What the task asks —
Starting with the line that contains "Segment left heart" and ending with the final line of the data below, print those lines exactly and nothing else.

[Stored entries]
::::::

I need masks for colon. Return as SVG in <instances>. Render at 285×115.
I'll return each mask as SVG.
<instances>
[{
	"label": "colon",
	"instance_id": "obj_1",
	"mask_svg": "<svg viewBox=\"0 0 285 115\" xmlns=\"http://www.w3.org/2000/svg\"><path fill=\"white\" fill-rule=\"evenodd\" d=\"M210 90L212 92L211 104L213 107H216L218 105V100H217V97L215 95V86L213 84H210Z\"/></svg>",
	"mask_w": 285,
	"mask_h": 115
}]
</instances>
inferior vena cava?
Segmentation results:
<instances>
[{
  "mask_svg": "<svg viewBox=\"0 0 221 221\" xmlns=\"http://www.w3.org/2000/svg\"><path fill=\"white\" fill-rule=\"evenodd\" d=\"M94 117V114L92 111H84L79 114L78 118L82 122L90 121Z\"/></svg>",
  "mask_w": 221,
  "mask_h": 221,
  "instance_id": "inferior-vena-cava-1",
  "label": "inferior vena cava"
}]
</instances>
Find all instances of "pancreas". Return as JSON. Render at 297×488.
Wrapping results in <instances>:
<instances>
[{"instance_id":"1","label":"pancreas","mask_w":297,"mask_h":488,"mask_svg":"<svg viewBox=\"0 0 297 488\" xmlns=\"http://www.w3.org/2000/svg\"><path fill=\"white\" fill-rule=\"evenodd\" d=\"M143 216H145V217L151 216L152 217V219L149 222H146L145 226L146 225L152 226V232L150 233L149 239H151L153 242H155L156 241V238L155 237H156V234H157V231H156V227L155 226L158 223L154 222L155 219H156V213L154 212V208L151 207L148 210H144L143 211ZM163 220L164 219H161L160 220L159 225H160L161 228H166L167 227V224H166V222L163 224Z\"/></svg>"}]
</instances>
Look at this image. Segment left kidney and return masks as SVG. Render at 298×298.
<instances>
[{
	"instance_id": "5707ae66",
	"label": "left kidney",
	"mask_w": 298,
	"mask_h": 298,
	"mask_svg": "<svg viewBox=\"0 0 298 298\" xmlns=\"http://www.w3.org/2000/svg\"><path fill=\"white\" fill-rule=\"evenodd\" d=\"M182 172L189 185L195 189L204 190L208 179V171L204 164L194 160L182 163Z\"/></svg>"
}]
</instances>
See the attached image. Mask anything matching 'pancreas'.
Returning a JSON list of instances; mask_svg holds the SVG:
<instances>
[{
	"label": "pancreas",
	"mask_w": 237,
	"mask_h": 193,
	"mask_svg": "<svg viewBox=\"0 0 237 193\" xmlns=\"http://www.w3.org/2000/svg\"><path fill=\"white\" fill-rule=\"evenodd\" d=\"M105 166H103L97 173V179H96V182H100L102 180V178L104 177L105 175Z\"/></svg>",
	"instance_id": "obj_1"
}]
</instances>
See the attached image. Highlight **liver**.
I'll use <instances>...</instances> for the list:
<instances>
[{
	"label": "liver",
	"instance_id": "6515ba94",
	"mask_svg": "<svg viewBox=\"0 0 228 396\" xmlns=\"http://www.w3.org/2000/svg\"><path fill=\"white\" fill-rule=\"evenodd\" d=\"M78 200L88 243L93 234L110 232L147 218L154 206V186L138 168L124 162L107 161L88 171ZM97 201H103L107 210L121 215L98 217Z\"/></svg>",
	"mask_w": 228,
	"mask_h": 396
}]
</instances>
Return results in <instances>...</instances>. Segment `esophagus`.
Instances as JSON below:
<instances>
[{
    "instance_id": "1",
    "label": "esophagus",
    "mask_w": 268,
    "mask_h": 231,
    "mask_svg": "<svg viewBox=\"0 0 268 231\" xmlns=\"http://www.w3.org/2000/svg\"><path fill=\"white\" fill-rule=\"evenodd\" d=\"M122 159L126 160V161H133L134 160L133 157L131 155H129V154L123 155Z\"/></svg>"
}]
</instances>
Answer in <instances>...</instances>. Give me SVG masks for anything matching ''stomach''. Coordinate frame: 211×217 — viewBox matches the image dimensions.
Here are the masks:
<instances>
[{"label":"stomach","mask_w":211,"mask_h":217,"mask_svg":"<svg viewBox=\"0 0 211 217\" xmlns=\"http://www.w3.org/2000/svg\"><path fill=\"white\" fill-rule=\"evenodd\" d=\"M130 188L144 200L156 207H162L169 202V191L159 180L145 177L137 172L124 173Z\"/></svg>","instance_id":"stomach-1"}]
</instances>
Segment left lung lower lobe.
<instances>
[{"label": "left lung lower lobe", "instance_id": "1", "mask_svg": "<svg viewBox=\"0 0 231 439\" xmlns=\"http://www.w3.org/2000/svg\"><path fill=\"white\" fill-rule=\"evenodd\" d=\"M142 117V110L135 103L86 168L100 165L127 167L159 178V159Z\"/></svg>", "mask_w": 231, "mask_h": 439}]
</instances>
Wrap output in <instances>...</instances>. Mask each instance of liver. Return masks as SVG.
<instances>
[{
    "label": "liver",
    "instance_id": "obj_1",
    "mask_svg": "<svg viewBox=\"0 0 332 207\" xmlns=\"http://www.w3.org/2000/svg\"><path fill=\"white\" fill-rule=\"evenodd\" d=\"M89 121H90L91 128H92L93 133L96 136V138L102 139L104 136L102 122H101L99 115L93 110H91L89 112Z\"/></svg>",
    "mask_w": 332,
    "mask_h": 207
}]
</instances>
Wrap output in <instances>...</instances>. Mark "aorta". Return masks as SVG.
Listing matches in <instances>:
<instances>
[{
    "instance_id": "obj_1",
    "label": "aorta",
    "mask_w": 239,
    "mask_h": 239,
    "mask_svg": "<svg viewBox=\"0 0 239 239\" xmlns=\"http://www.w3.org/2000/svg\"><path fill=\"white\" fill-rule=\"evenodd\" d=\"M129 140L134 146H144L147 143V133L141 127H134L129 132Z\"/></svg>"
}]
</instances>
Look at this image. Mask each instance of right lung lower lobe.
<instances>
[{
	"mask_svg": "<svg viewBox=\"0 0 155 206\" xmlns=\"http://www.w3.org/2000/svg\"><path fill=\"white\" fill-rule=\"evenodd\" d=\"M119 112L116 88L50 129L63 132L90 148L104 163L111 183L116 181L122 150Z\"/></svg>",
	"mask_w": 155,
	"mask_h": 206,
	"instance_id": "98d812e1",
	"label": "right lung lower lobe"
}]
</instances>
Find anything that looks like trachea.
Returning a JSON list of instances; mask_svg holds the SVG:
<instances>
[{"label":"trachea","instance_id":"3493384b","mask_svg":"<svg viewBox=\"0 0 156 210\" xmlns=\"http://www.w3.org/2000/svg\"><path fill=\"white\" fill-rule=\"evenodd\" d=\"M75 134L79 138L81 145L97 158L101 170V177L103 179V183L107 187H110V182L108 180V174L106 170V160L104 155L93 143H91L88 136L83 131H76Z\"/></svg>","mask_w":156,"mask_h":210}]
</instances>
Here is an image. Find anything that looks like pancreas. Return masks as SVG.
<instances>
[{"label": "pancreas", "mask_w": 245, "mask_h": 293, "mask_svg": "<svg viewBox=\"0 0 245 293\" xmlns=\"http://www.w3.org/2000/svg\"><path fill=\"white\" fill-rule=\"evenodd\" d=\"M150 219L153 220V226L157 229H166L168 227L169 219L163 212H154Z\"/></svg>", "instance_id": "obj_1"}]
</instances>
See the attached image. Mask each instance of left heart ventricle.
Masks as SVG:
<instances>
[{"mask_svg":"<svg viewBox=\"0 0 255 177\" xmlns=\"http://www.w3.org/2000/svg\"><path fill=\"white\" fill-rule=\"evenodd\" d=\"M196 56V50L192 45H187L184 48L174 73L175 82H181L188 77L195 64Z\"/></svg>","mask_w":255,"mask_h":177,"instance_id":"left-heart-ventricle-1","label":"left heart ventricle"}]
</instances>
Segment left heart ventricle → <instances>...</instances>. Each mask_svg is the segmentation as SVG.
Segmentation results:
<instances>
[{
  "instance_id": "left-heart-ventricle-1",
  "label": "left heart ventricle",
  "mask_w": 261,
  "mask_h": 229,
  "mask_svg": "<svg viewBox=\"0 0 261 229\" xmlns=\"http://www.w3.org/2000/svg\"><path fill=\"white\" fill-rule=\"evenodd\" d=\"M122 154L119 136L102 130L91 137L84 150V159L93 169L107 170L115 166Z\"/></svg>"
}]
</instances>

::::::

Result below —
Segment left heart ventricle → <instances>...</instances>. Each mask_svg is the segmentation as SVG.
Segmentation results:
<instances>
[{
  "instance_id": "left-heart-ventricle-1",
  "label": "left heart ventricle",
  "mask_w": 261,
  "mask_h": 229,
  "mask_svg": "<svg viewBox=\"0 0 261 229\" xmlns=\"http://www.w3.org/2000/svg\"><path fill=\"white\" fill-rule=\"evenodd\" d=\"M122 154L119 136L102 130L91 137L84 150V159L93 169L107 170L115 166Z\"/></svg>"
}]
</instances>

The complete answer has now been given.